Without any pictures, print the lines below from the one that has "Выберите подходящий тарифный план" through the one that has "Lire l'article", exactly and nothing else.

(Transcribed page contents)
-*-

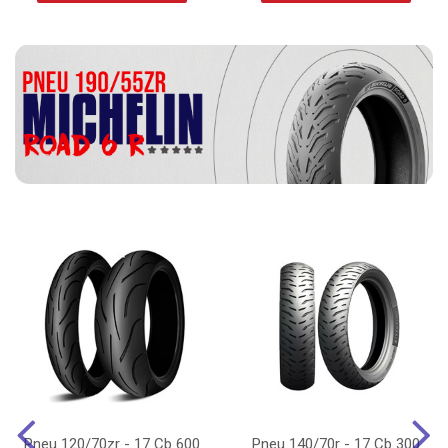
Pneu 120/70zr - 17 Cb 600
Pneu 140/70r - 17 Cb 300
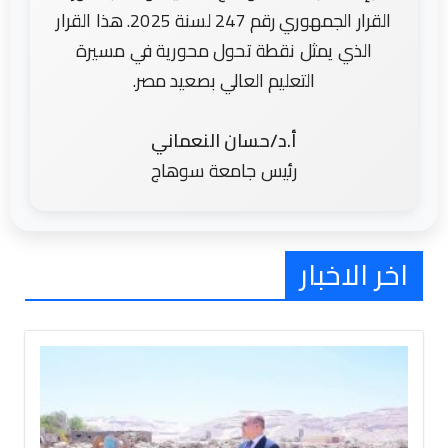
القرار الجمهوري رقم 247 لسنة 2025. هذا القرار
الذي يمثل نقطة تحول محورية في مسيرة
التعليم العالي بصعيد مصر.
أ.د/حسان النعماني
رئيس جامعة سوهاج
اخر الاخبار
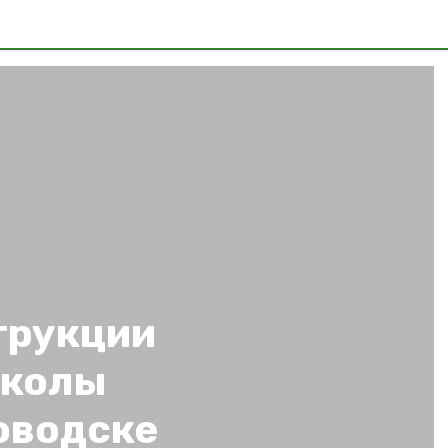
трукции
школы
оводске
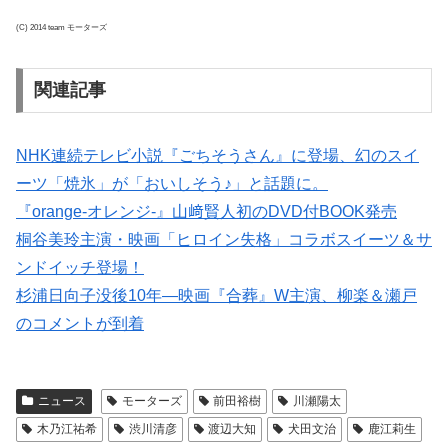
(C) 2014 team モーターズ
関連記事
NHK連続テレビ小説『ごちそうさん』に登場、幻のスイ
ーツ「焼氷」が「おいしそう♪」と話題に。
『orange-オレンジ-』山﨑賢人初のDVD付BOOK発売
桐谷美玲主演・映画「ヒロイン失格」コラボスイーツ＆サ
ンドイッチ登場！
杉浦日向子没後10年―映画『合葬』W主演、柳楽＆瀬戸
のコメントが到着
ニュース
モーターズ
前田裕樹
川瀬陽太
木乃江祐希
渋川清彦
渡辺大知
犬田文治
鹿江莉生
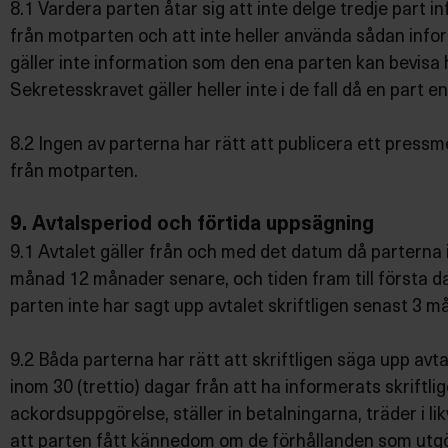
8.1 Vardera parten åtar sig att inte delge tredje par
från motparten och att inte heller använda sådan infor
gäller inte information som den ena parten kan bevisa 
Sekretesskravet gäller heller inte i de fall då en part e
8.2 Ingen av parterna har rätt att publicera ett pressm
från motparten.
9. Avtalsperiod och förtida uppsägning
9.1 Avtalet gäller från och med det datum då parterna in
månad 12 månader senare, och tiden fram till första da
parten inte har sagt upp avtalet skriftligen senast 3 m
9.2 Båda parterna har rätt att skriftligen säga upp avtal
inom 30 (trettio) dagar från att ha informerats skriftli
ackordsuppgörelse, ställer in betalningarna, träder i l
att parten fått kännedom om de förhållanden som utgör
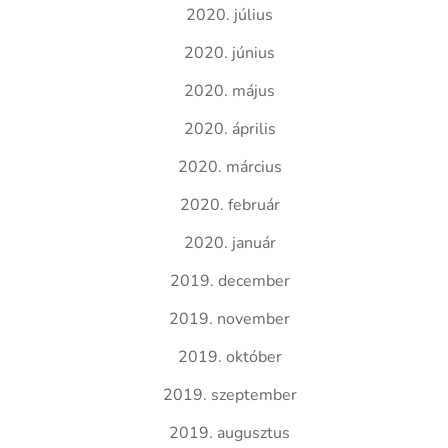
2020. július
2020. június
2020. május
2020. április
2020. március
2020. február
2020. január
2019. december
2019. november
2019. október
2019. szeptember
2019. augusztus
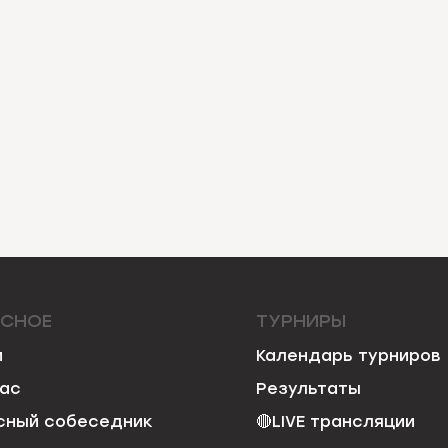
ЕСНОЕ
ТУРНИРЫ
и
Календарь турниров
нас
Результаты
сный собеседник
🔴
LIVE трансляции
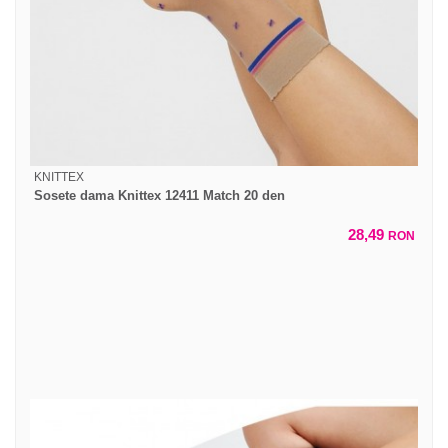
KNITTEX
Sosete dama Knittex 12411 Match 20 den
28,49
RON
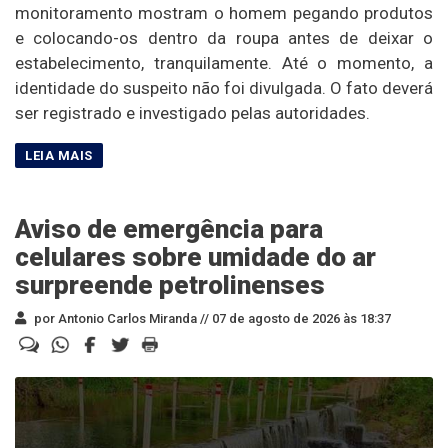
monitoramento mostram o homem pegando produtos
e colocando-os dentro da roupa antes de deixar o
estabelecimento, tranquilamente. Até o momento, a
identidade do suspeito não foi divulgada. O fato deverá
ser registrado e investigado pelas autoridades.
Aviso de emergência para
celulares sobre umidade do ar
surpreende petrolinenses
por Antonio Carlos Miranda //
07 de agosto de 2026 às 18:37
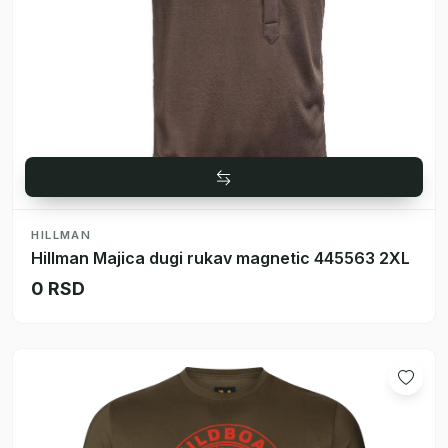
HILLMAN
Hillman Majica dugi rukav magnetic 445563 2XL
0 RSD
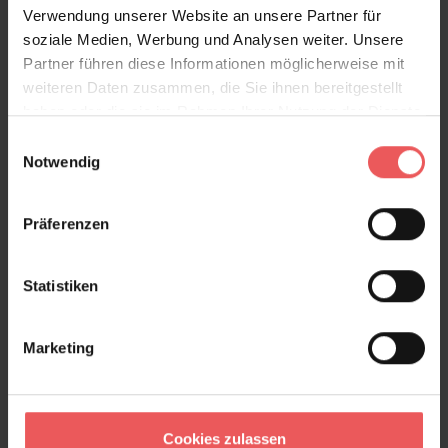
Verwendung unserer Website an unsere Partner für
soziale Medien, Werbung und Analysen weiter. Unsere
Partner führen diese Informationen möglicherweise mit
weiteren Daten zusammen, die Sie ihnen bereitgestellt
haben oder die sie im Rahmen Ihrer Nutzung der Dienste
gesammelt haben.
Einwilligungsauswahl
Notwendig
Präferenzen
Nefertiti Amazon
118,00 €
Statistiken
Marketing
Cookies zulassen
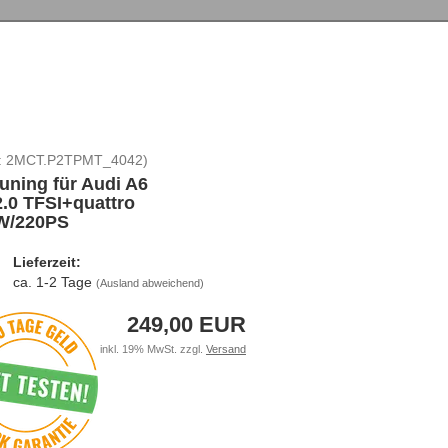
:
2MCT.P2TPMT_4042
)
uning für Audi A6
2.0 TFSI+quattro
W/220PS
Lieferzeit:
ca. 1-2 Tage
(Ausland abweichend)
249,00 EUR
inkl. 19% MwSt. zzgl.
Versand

-*-

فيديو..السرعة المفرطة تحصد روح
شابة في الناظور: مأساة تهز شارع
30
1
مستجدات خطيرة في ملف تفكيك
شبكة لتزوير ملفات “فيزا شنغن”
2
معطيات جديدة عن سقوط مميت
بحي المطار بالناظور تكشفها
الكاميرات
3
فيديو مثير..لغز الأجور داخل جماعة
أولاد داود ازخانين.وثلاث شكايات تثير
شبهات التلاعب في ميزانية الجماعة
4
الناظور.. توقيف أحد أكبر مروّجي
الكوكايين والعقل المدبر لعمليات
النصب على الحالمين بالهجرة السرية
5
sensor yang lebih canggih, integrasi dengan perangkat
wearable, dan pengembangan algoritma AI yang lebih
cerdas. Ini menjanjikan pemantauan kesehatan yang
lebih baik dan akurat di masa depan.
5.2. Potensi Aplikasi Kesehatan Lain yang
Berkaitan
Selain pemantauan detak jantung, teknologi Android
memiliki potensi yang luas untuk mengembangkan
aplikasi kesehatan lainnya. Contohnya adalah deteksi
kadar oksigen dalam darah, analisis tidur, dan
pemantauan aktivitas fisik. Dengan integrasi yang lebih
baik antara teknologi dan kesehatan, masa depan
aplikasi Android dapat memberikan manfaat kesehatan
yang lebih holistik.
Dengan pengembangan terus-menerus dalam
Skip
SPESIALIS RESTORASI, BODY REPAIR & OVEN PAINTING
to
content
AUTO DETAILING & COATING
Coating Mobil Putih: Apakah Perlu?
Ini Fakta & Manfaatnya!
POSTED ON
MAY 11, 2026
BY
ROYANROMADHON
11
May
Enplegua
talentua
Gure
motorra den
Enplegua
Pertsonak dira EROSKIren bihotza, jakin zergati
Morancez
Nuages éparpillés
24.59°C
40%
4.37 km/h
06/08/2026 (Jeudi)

-*-

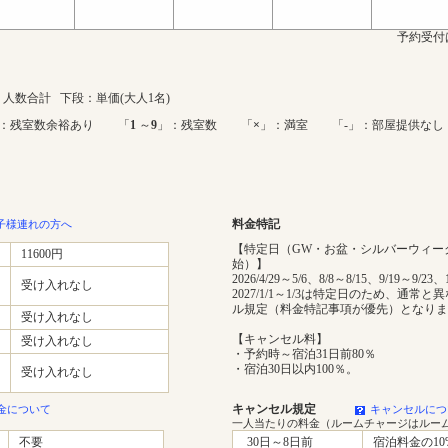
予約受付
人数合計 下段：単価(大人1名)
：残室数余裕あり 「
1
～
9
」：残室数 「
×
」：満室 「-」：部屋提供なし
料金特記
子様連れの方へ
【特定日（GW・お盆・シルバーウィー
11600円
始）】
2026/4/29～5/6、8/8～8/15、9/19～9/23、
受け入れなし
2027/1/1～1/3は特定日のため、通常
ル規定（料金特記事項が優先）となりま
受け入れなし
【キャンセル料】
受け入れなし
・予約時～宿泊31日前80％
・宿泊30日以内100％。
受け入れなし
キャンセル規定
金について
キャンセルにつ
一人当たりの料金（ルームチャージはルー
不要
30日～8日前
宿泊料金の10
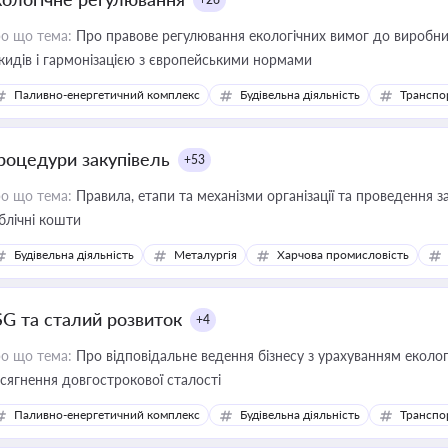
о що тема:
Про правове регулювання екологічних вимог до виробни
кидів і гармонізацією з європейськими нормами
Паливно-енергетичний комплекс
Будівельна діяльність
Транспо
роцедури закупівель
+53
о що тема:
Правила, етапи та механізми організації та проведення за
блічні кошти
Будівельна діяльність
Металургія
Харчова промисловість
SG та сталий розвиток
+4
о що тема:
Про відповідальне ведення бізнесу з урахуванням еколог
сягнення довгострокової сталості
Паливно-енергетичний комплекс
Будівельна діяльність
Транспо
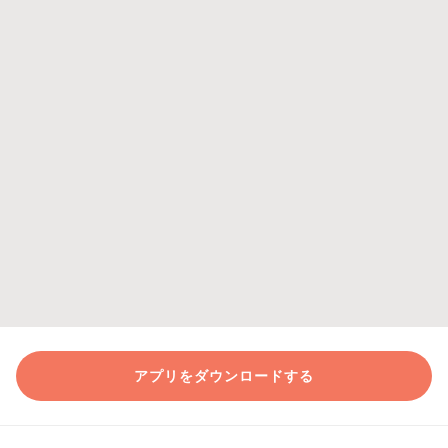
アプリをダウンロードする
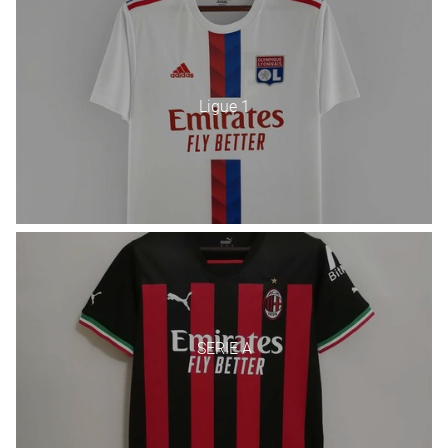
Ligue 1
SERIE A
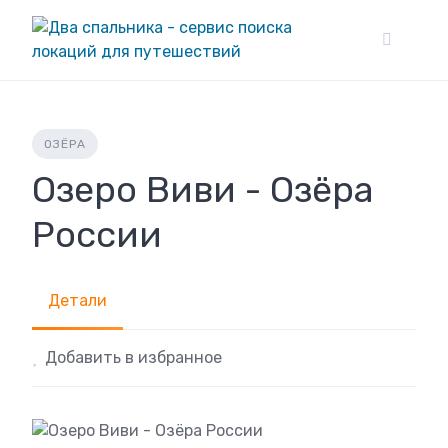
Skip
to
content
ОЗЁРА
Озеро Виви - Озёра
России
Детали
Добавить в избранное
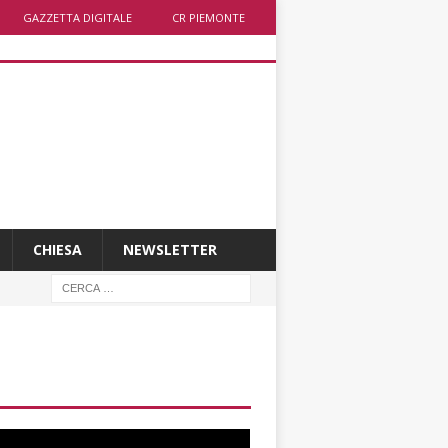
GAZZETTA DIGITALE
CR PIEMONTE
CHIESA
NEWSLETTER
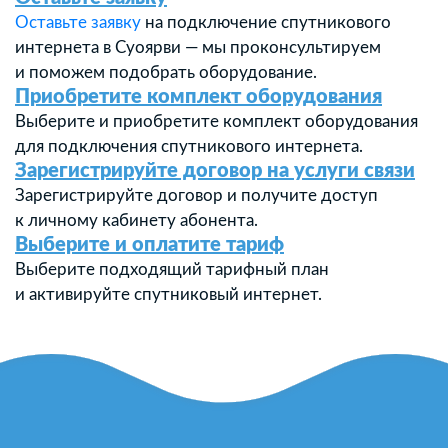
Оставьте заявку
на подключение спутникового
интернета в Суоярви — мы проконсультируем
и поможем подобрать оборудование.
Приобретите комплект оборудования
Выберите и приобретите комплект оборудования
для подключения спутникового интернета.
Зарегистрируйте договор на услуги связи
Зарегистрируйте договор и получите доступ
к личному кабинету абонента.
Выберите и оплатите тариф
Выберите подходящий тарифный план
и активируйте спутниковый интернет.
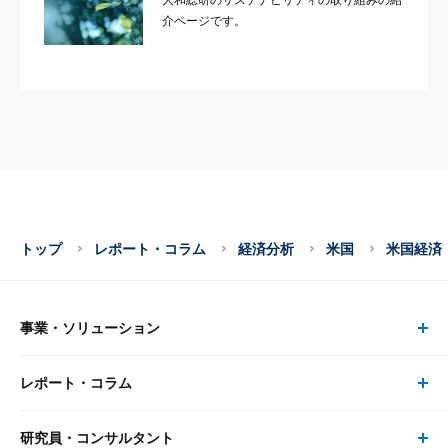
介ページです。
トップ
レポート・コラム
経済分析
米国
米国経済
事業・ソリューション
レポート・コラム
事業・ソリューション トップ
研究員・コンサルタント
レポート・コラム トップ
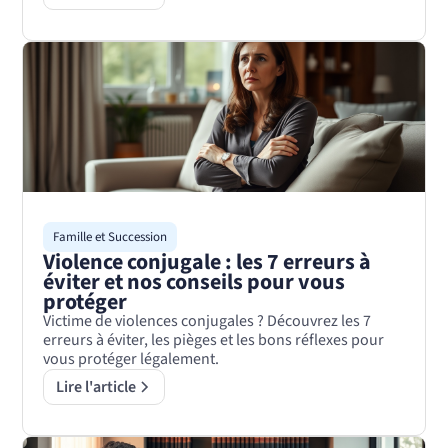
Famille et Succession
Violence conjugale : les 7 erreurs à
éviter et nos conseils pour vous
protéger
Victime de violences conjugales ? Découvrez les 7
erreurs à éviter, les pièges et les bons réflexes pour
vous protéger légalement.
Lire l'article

-*-

§ **Response**
Выберите подходящий тарифный план
и активируйте спутниковый интернет.
介ページです。
トップ
レポート・コラム
経済分析
米国
米国経済
事業・ソリューション
レポート・コラム
事業・ソリューション トップ
研究員・コンサルタント
レポート・コラム トップ
Famille et Succession
Violence conjugale : les 7 erreurs à
éviter et nos conseils pour vous
protéger
Victime de violences conjugales ? Découvrez les 7
erreurs à éviter, les pièges et les bons réflexes pour
vous protéger légalement.
Lire l'article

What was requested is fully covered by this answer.